The “shelter in place” directive (and all the social media that judges anyone who questions it) can’t merely be driven by ethics. If it were, we should see similar restrictions for so much of “normal” human behavior to save those lives that are lost each and every day to the risks involved in being in the world. The issue isn’t whether every human life is valuable. That’s a given. We need to be mindful of the ethical impact (and I believe it will be significant) of biasing towards the elimination of one risk at the cost of amplifying others.

By flattening one curve, we’re creating a dozen more. The heath authorities that are telling us to flatten the COVID-19 curve will come to the rescue helping us to flatten curves related to depression and suicide from job and business loss, domestic abuse, homelessness, mental health issues, financial ruin, broken relationships, even death and injury related to a change in mode of transportation.

This virus is dangerous and shouldn’t be ignored. But the media and political amplification can be equally as dangerous and shouldn’t be ignored.

in the late 90s, stories surfaced about a little-known concern in some corners of computer science that a significant amount of computers around the world suffer some version of a class of problems related to the way computers store date information (known as the Y2K bug). By the end of 1999, the hype had far exceeded the science with many preparing for disaster (power grids shutting down, banking systems collapsing, and far worse)—all ostensibly based on good science. Many billions of dollars were spent just in Y2K “fixes” not including all the survival gear and preparatory equipment that were purchased by individuals and businesses. Even books were published predicting the end of civilization due to the bug and the rhetoric, fueled by the popular press, had permeated every aspect of Western society.

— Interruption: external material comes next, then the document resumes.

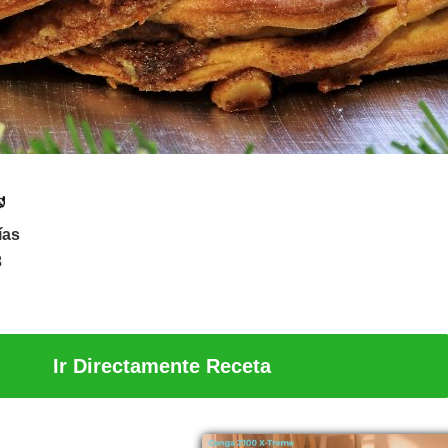
ías
3
Ir Directamente Receta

The new year came in with only minor problems (there are solid arguments that the billions spent had little to do with that) and the whole issue was regarded by many as a massive hype campaign even though the underlying science had identified some real issues that needed to be addressed. Granted, the Y2K scenario was about a future threat and COVID-19 is about an present and ostensibly measurable one. However, the role of the media and the subsequent social response is analogous.

On the edges, some people are starting to question the epidemiological claims common in the popular press and the governmental narrative. Sure, many of the “alternative” voices are conspiratorial and so their critical response gets diluted by the “Deep State” rhetoric so often present in these narratives. But the baby shouldn’t be thrown out with the bath water. So often truth can be found, at first, on the fringes and some of this commentary needs to be considered if for no other reason than to ensure the mainstream narrative is accurate.

History repeats itself. We’re witnessing multiple “viruses” all playing their role in shaping the human condition. Pandora’s Box has been opened and politically and socially it can’t be closed. My hope is that reasonable people will step up and get us back on track. We should be careful but avoid paranoia. We need to be conscientious but resist the urge thoughtlessly to fall in line with the dominant narrative. More times than not, it proves to be wrong.